On August 14, a devastating earthquake struck Haiti, leaving more than 650,000 people in need of emergency humanitarian assistance.
Just 46% of people in need have received humanitarian assistance.
Constraints related to security, transportation and communication have restricted humanitarian access in areas where relief is needed most.
As of September 26, International Medical Corps had provided more than 2,100 medical consultations and distributed more than 11,000 liters of potable water to residents and healthcare providers.
On August 14, a devastating 7.2 magnitude earthquake struck southwestern Haiti, causing at least 2,248 deaths and injuring some 12,763 people. According to the UN Office for the Coordination of Humanitarian Affairs (OCHA), more than five weeks following the earthquake, 54% of those affected by the event remain in need of humanitarian assistance. Due to security, communication and transportation barriers, access to many areas in need of relief remains restricted. The Haitian Civil Protection General Doctorate is working on strategies and response efforts to overcome these obstacles.

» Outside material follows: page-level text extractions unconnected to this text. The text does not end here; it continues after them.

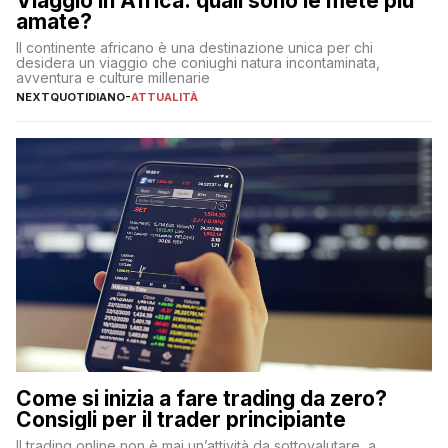
Viaggio in Africa: quali sono le mete più
amate?
Il continente africano è una destinazione unica per chi
desidera un viaggio che coniughi natura incontaminata,
avventura e culture millenarie
NEXTQUOTIDIANO
-
ATTUALITÀ
Come si inizia a fare trading da zero?
Consigli per il trader principiante
Il trading online non è mai un’attività da sottovalutare, a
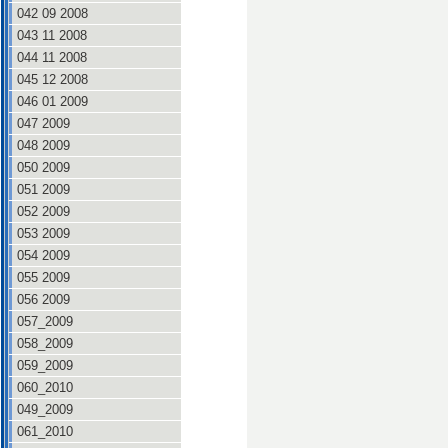
042 09 2008
043 11 2008
044 11 2008
045 12 2008
046 01 2009
047 2009
048 2009
050 2009
051 2009
052 2009
053 2009
054 2009
055 2009
056 2009
057_2009
058_2009
059_2009
060_2010
049_2009
061_2010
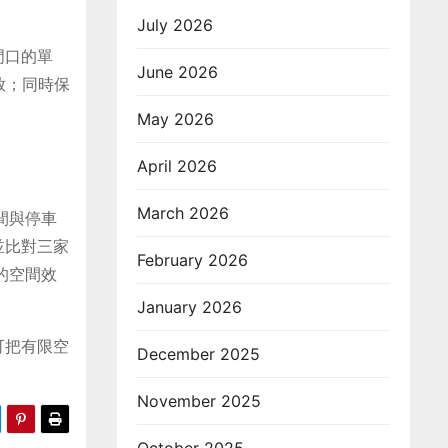
July 2026
門口的單
June 2026
放；同時保
May 2026
April 2026
March 2026
間與停車
並比對三家
February 2026
的空間效
January 2026
可把有限空
December 2025
November 2025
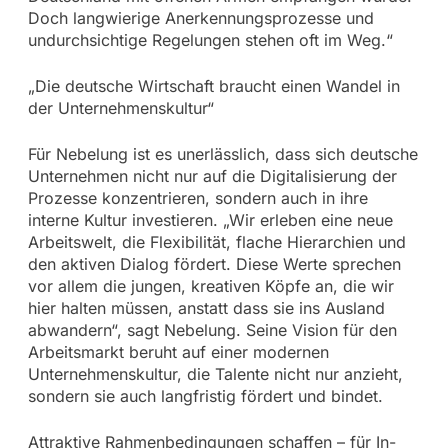
Doch langwierige Anerkennungsprozesse und
undurchsichtige Regelungen stehen oft im Weg.“
„Die deutsche Wirtschaft braucht einen Wandel in
der Unternehmenskultur“
Für Nebelung ist es unerlässlich, dass sich deutsche
Unternehmen nicht nur auf die Digitalisierung der
Prozesse konzentrieren, sondern auch in ihre
interne Kultur investieren. „Wir erleben eine neue
Arbeitswelt, die Flexibilität, flache Hierarchien und
den aktiven Dialog fördert. Diese Werte sprechen
vor allem die jungen, kreativen Köpfe an, die wir
hier halten müssen, anstatt dass sie ins Ausland
abwandern“, sagt Nebelung. Seine Vision für den
Arbeitsmarkt beruht auf einer modernen
Unternehmenskultur, die Talente nicht nur anzieht,
sondern sie auch langfristig fördert und bindet.
Attraktive Rahmenbedingungen schaffen – für In-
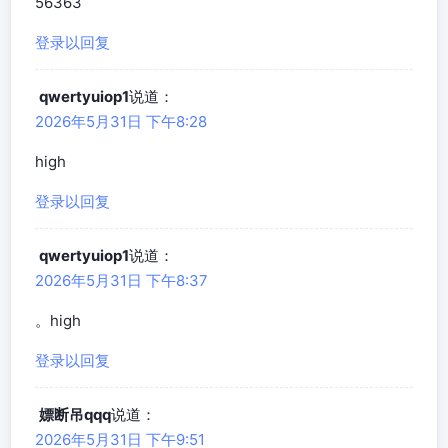
56363
登录以回复
qwertyuiop1
说道：
2026年5月31日 下午8:28
high
登录以回复
qwertyuiop1
说道：
2026年5月31日 下午8:37
。high
登录以回复
嫖断吊qqq
说道：
2026年5月31日 下午9:51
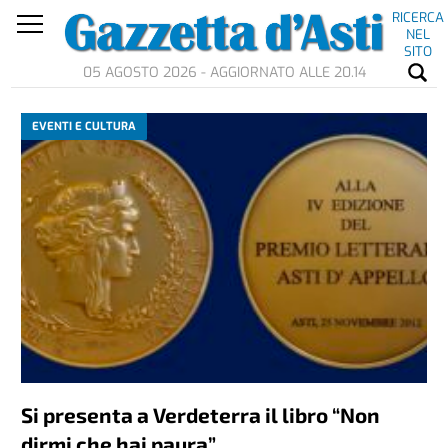
RICERCA
NEL
SITO
05 AGOSTO 2026 - AGGIORNATO ALLE 20.14
EVENTI E CULTURA
Si presenta a Verdeterra il libro “Non
dirmi che hai paura”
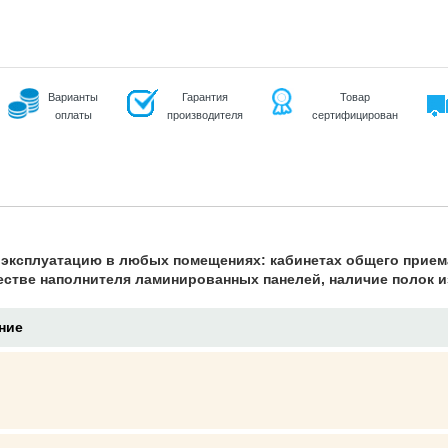
Варианты
Гарантия
Товар
оплаты
производителя
сертифицирован
 эксплуатацию в любых помещениях: кабинетах общего прием
естве наполнителя ламинированных панелей, наличие полок 
ние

Meanwhile, an estimated 15,000 Haitian migrants—many of whom fled from Haiti as early as 2010 following the earthquake that year1—have congregated at the US/Mexico border. At least 1,400 migrants have been deported to Haiti, and 3,200 more have been moved to the deportation process, creating an even more complex humanitarian crisis in the aftermath of the earthquake. The deportations not only put migrants at risk upon their return, but also pose a significant risk for the transmission of COVID-19 into Haiti, where transmission rates are currently low in earthquake-affected areas. UNICEF estimates that two of every three Haitian migrants deported to Port-au-Prince are women and children, a population most vulnerable to the myriad security threats existing in the country. With humanitarian relief implemented to address the needs of those affected by the quake, efforts will now need to consider the number of returning Haitians and the health conditions and needs they will present.
The United Nations Population Fund (UNFPA) estimates that 22,000 women in Haiti are due to give birth in the next three months. With more than half of health facilities in the earthquake-affected areas damaged or destroyed, demand for maternal healthcare will exceed the capacity of existing facilities, meaning health organizations and humanitarian actors will need to fill healthcare gaps. In addition to loss of service delivery points, many health personnel have lost their jobs and homes, and are experiencing psychological stress themselves. Humanitarian actors and others involved in the earthquake response are emphasizing health-systems strengthening and the need to transition care to local providers as priority components in relief efforts.